2. $\displaystyle \tan v = \frac{\sin v}{ \cos v}=\frac{x}{1} \implies \arctan \frac{x}{1} = \arcsin \frac{x}{\sqrt{1+x^2}}$

As you can see above, $\displaystyle \sin v = x$ and $\displaystyle \cos v = 1$. The hypotenuse then becomes $\displaystyle \sqrt{1+x^2}$ (Pythagoras' theorem).

3. Hello, Robb!

No derivatives needed . . . It's an Identity problem.

Show that: .$\displaystyle \tan^{\text{-}1}x \;=\;\sin^{\text{-}1}\!\left(\frac{x}{\sqrt {1+x^2}}\right)$ . for all $\displaystyle x \in (\text{-}\infty, \infty)$
$\displaystyle \text{Let: }\:\theta \:=\:\tan^{\text{-}1}x$ .[1]

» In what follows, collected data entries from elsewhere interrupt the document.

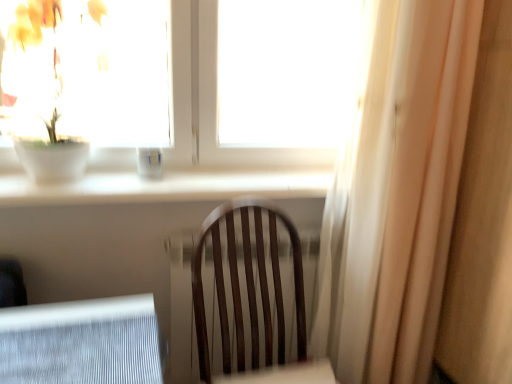 The height and width of the screenshot is (384, 512). In order to click on transparent glass window at upper center in this screenshot , I will do `click(210, 80)`.

Is white sheer curtain at right looking in the opposite direction of transparent glass window at upper center?

No, white sheer curtain at right's orientation is not away from transparent glass window at upper center.

Does white sheer curtain at right have a larger size compared to transparent glass window at upper center?

Yes, white sheer curtain at right is bigger than transparent glass window at upper center.

Between white sheer curtain at right and transparent glass window at upper center, which one is positioned behind?

Positioned behind is transparent glass window at upper center.

Is there a large distance between white sheer curtain at right and green matte plant at upper left?

white sheer curtain at right is far away from green matte plant at upper left.

Does white sheer curtain at right appear on the left side of green matte plant at upper left?

No.

Is white sheer curtain at right outside of green matte plant at upper left?

Yes, white sheer curtain at right is located beyond the bounds of green matte plant at upper left.

Can you confirm if white sheer curtain at right is thinner than green matte plant at upper left?

No.

Could you tell me if transparent glass window at upper center is turned towards white sheer curtain at right?

No.

Between transparent glass window at upper center and white sheer curtain at right, which one has larger width?

With larger width is white sheer curtain at right.

Is white sheer curtain at right completely or partially inside transparent glass window at upper center?

That's incorrect, white sheer curtain at right is not inside transparent glass window at upper center.

How different are the orientations of transparent glass window at upper center and white sheer curtain at right in degrees?

The angle between the facing direction of transparent glass window at upper center and the facing direction of white sheer curtain at right is 4.43 degrees.

Is point (46, 0) closer or farther from the camera than point (446, 170)?

Point (46, 0) appears to be closer to the viewer than point (446, 170).

Find the location of a particular element. curtain directly beneath the green matte plant at upper left (from a real-world perspective) is located at coordinates (422, 200).

Is green matte plant at upper left wider than white sheer curtain at right?

In fact, green matte plant at upper left might be narrower than white sheer curtain at right.

In the scene shown: Is green matte plant at upper left directly adjacent to white sheer curtain at right?

No, green matte plant at upper left is not touching white sheer curtain at right.

Would you say green matte plant at upper left is a long distance from transparent glass window at upper center?

No, green matte plant at upper left is in close proximity to transparent glass window at upper center.

Image resolution: width=512 pixels, height=384 pixels. I want to click on houseplant in front of the transparent glass window at upper center, so click(x=39, y=43).

From a real-world perspective, between green matte plant at upper left and transparent glass window at upper center, who is vertically higher?

In real-world perspective, transparent glass window at upper center is above.

From the image's perspective, is green matte plant at upper left on transparent glass window at upper center?

No, from the image's perspective, green matte plant at upper left is not over transparent glass window at upper center.

Could you tell me if transparent glass window at upper center is turned towards green matte plant at upper left?

Yes, transparent glass window at upper center faces towards green matte plant at upper left.

Would you say transparent glass window at upper center is to the left or to the right of green matte plant at upper left in the picture?

From the image, it's evident that transparent glass window at upper center is to the right of green matte plant at upper left.

How many degrees apart are the facing directions of transparent glass window at upper center and green matte plant at upper left?

The angular difference between transparent glass window at upper center and green matte plant at upper left is 1.15 degrees.

In the image, there is a transparent glass window at upper center. At what (x,y) coordinates should I click in order to perform the action: click on houseplant below it (from the image's perspective). Please return your answer as a coordinate pair (x, y). The image size is (512, 384). Looking at the image, I should click on (39, 43).

You are a GUI agent. You are given a task and a screenshot of the screen. Output one action in this format:
    pyautogui.click(x=<x>, y=<y>)
    Task: Click on the curtain on the right of transparent glass window at upper center
    This screenshot has width=512, height=384.
    Given the screenshot: What is the action you would take?
    pyautogui.click(x=422, y=200)

In the image, there is a white sheer curtain at right. Where is `houseplant above it (from the image's perspective)`? This screenshot has width=512, height=384. houseplant above it (from the image's perspective) is located at coordinates (39, 43).

Estimate the real-world distances between objects in this image. Which object is closer to white sheer curtain at right, green matte plant at upper left or transparent glass window at upper center?

transparent glass window at upper center is closer to white sheer curtain at right.

Based on the photo, considering their positions, is transparent glass window at upper center positioned further to green matte plant at upper left than white sheer curtain at right?

The object further to green matte plant at upper left is white sheer curtain at right.

Looking at the image, which one is located closer to white sheer curtain at right, transparent glass window at upper center or green matte plant at upper left?

transparent glass window at upper center is positioned closer to the anchor white sheer curtain at right.

Estimate the real-world distances between objects in this image. Which object is further from green matte plant at upper left, white sheer curtain at right or transparent glass window at upper center?

white sheer curtain at right is further to green matte plant at upper left.

Estimate the real-world distances between objects in this image. Which object is further from transparent glass window at upper center, white sheer curtain at right or green matte plant at upper left?

Based on the image, white sheer curtain at right appears to be further to transparent glass window at upper center.

Estimate the real-world distances between objects in this image. Which object is closer to transparent glass window at upper center, green matte plant at upper left or white sheer curtain at right?

The object closer to transparent glass window at upper center is green matte plant at upper left.

Find the location of a particular element. window between green matte plant at upper left and white sheer curtain at right in the horizontal direction is located at coordinates (210, 80).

Then we have: .$\displaystyle \tan\theta \:=\:\frac{x}{1} \:=\:\frac{opp}{adj}$

$\displaystyle \theta$ is in a right triangle with: $\displaystyle opp = x,\;adj = 1$

Using Pythagorus, we have: .$\displaystyle hyp = \sqrt{1+x^2}$

Hence: .$\displaystyle \sin\theta \:=\:\frac{opp}{hyp} \:=\:\frac{x}{\sqrt{1+x^2}} \quad\Rightarrow\quad \theta \:=\:\sin^{\text{-}1}\!\left(\frac{x}{\sqrt{1+x^2}}\right)$ .[2]

Equate [1] and [2]: . $\displaystyle \tan^{\text{-}1}x \;=\;\sin^{\text{-}1}\!\left(\frac{x}{\sqrt{1+x^2}}\right)$